PROBLEM DESCRIPTION: Return every entry exactly as written, with the pictures removed.

EXCERPTED RECORDS:
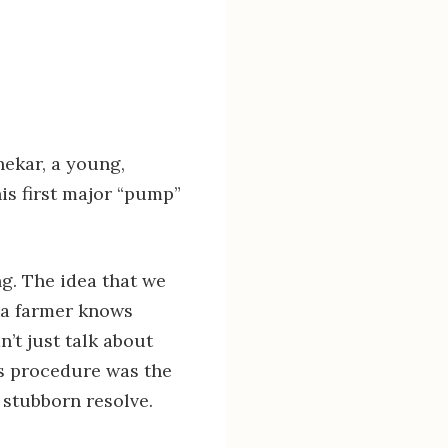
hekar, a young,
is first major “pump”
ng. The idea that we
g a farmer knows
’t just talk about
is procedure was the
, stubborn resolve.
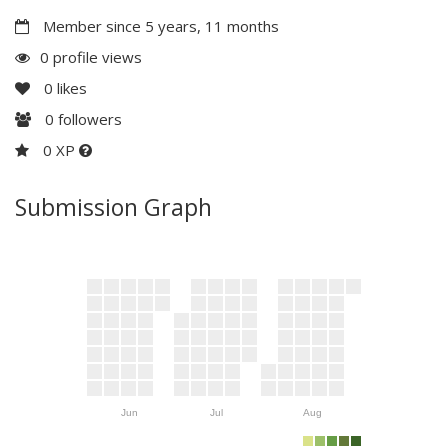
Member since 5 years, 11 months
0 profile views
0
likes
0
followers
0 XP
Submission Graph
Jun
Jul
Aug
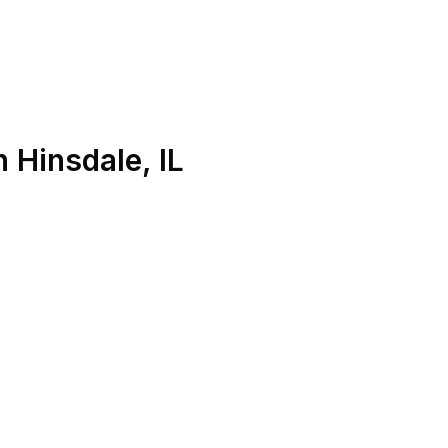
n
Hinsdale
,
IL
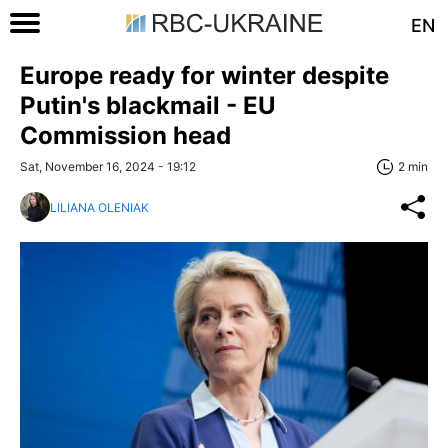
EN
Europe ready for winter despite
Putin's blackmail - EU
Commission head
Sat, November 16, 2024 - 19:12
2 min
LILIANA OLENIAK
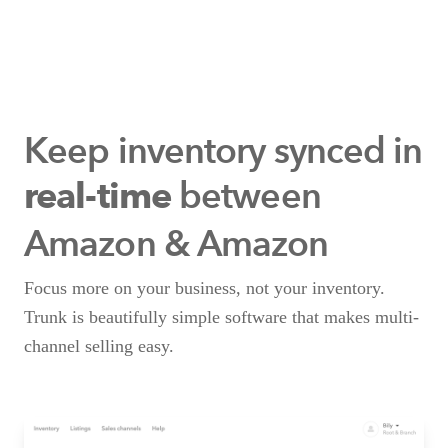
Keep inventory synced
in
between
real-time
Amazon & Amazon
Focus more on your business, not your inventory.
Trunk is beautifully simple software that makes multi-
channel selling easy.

RESPONSE FOR THIS EXERCISE:
hekar, a young,
is first major “pump”
ng. The idea that we
g a farmer knows
’t just talk about
is procedure was the
, stubborn resolve.
Member since 5 years, 11 months
0 profile views
0
likes
0
followers
0 XP
Submission Graph
Jun
Jul
Aug
n
Hinsdale
,
IL
EN
Europe ready for winter despite
Putin's blackmail - EU
Commission head
Sat, November 16, 2024 - 19:12
2 min
LILIANA OLENIAK
Keep inventory synced
in
between
real-time
Amazon & Amazon
Focus more on your business, not your inventory.
Trunk is beautifully simple software that makes multi-
channel selling easy.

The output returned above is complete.